A few ideas for ending racial discrimination in higher ed

The currently constituted Supreme Court has enough of a conservative majority that it does seem to be returning to an original list standard of review—that is, the justices are respecting what those who wrote the Constitution, and those who passed the amendments, meant when they acted. Justice Ketanji Brown Jackson,* for all her chatter, cannot change this. For this reason, it looks as if the court may finally hold that affirmative action in higher education is unconstitutional. However, because we know that ruling will not stop institutions from engaging in affirmative action, one legal thinker has come up with innovative ideas to put the brakes on discrimination in higher education.

At Minding The Campus, Louis K. Bonham, an intellectual property litigator, is optimistic that a return to originalism at the Court will reverse past decisions that paved the way for anti-White and anti-Asian discrimination at America’s colleges and universities, all in the name of “remediating” racism in America. However, he argues (correctly, I believe), that Supreme Court rulings will not stop the academics, who view affirmative action as a religion.

Moreover, suing the institutions won’t help because damages never fall on the people who have made the bad decisions. Bonham, therefore, suggests that, if the Court does end the racist abomination of affirmative action, red states should enact laws very explicitly attacking not just the institutions but also the institutional actors.

Image: College graduates.

The starting point would be laws explicitly making any preferences in academics (both paying jobs and student admissions), whether based on race or victimhood, illegal.

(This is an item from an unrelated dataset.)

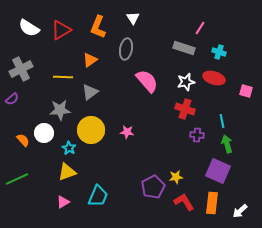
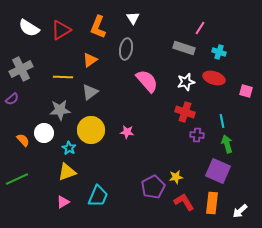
red cross: moved 3 px down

Second, Bonham suggests an automatic and severe economic penalty for an institution found to have violated the state law: Students would be entitled to recover 50% of tuition and fees during the period in which the institution was violating the law.

But it’s the third proposed remedy that, to my mind, is the kicker: Any state law banning discrimination in academia would mandate that any employees involved in the discrimination would have their pay docked:

[A]ny persons (including third-party consultants, administrators, and professors) shown to have been knowingly involved in the discriminatory acts or practices that formed the pattern are personally liable for statutory damages of the greater of $100,000 or their highest annual compensation from the institution, or five times such amounts if any portion of such liability is indemnified or covered by any contractual or other reimbursement obligation. For public employees, there is no sovereign or qualified immunity from such suits.

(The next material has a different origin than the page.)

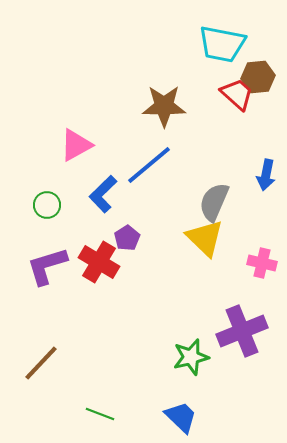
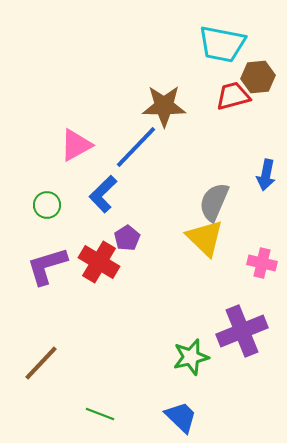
red trapezoid: moved 4 px left, 2 px down; rotated 57 degrees counterclockwise
blue line: moved 13 px left, 18 px up; rotated 6 degrees counterclockwise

I think that’s a wonderful idea. In the private sector, if a person costs his business millions (or even less), he’s out of there. In government and academia (whether public or private schools), there are no consequences for employees whose wrongful or unconstitutional actions are consistent with the leftist ethos. Making them personally liable as a matter of law will end this foolishness in a matter of months or even days.

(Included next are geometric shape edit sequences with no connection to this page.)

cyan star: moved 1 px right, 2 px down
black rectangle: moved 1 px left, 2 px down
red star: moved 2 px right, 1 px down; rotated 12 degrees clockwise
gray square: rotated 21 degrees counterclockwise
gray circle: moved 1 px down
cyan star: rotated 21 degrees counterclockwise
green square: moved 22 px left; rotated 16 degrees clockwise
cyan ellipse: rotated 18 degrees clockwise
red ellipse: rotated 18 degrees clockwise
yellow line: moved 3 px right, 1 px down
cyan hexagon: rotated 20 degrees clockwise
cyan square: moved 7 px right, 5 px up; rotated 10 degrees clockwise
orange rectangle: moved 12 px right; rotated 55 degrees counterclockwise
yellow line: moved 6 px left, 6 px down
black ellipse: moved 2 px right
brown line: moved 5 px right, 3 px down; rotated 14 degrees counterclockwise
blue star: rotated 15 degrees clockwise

The whole essay is excellent, and I highly recommend reading the whole thing.


*Ketanji Brown Jackson, unlike most newbies on the Supreme Court, is a chatterbox. While the women generally speak more than the men, KBJ spoke almost three times as much as the next chatty justice, Amy Comey Barrett. A wise friend suggests that this is because she’s a politician, not a jurist. She understands that the Court will not support her extreme leftist views, but she is using the bench as a platform for advancing her ideology, just as a president makes stump speeches.